Last night, I stood on my balcony after I had done most of what I wanted to do with the day, even though it had been over two hours since the day had ended. It was a moment of absolute quiet, except for the soft music coming from my apartment and the whistle of the breeze. It was nothing out of the ordinary—it was a pleasant spring night, and the air was comfortably cold—but I knew I would remember it for years to come. It was a footnote—something that wasn’t as important but still vital enough to be noted. I knew I was on my way; there was still time. I could not know where I was going, but I was not lost. There was a difference.

There always was a difference.

Bookmark #340

There are four plants on my desk, there’s one in the same room, and two in another. All of them grew to face the sun. All of them bow towards the window. This tendency of plants bending towards light always excites me. If one read further about this, they’d learn of auxin, which tends to concentrate more towards the parts where the sun fails to reach. Of course, reasonable explanations for most things exist. It was one of the true joys of living in a world where information was plenty and available. It makes me wonder why despite no respite in sight, I often lean towards the light? Why do I look at the bright side when things are bleak? What is this optimism in me, and where does it come from?

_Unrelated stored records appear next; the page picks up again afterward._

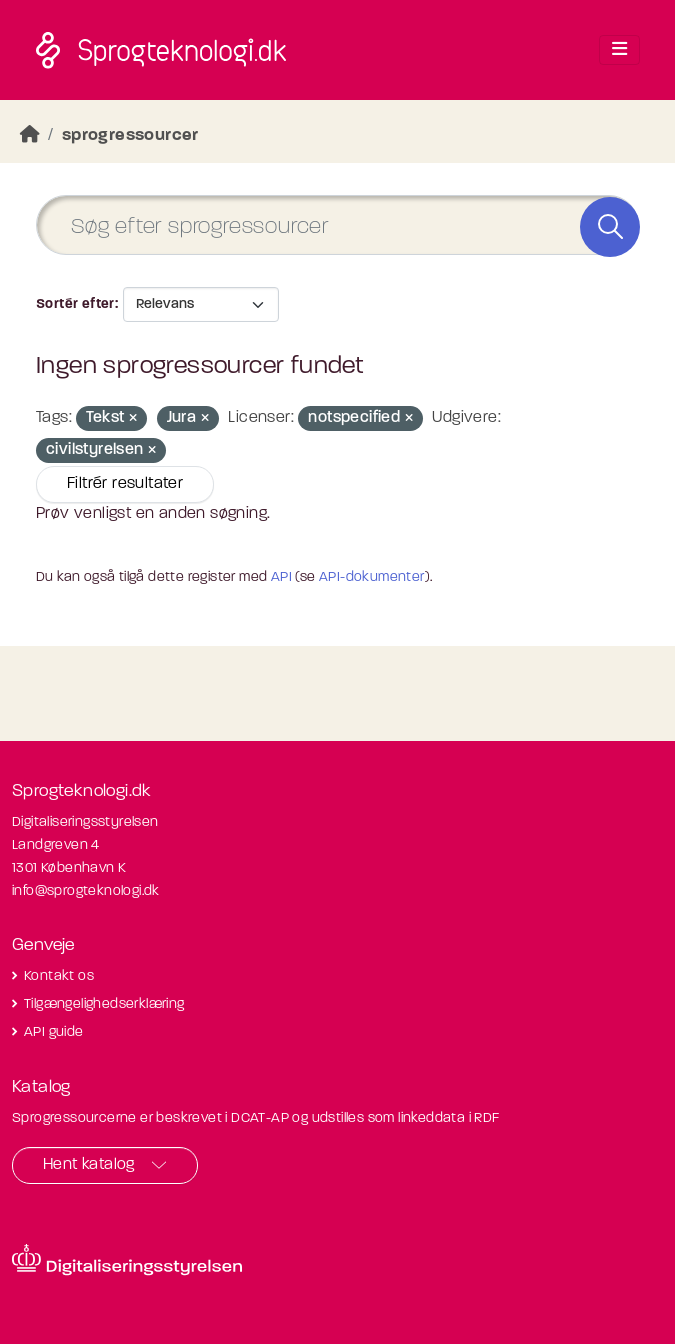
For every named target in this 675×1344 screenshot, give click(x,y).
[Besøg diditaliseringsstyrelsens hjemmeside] (127, 1260)
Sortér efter (75, 304)
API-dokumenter (372, 577)
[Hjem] (30, 135)
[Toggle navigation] (619, 50)
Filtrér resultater (125, 484)
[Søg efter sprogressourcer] (337, 225)
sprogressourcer (130, 135)
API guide (54, 1032)
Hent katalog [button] (89, 1165)
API (281, 577)
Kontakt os (59, 976)
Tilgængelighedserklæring (104, 1004)
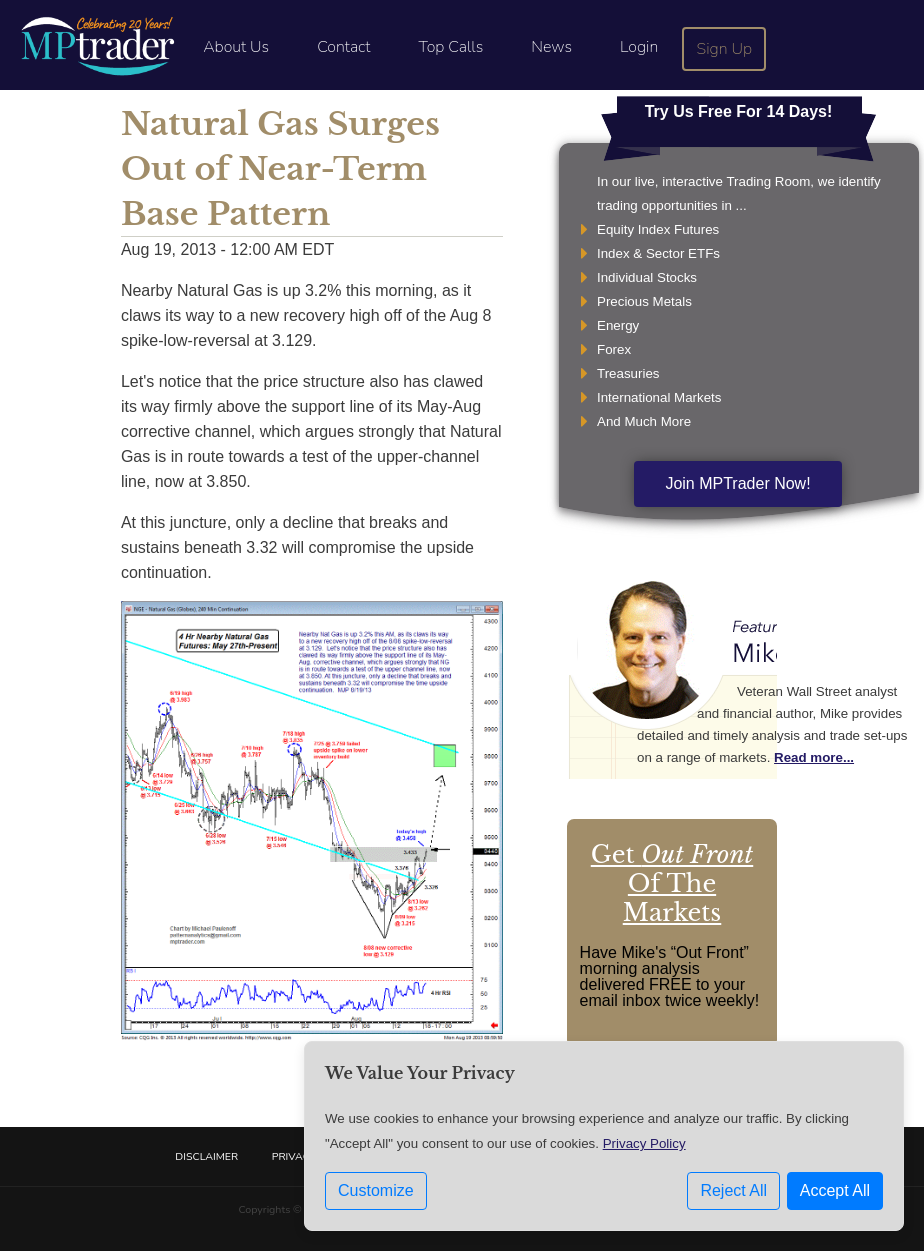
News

A few months ago, I sat in a bar with an acquaintance. As we shared how life had fared, and as I told them the gist of the events of my own, they told me how I was an optimist at heart. I did not know of this before, nor had anyone ever said this to me. Naturally, I was a bit curious. I had never thought of myself as one, and I wanted to know the reasons for their conclusion. They told me how there was always a hint of possibility in how I talked about things—events that had destroyed me. They said I spoke of the ruin, sure, but I always made the debris look good, that even as I told them about my life and how it was coming undone at the time, I talked about it as if there was still hope for salvage. If that wasn’t optimism, they said, what was?

I was impressed by this observation, of course, and since then, I have called myself an optimist. Then, I saw the plants bending. I learned of auxin, of how to make the plant get enough light, this imbalance deforms its stems. It was the cost of optimism; it was the price of survival. To understand brightness, you had to get accustomed to the dark. The plants did it by bending towards the light, losing shape in the process. I have reason to believe we humans were not as different.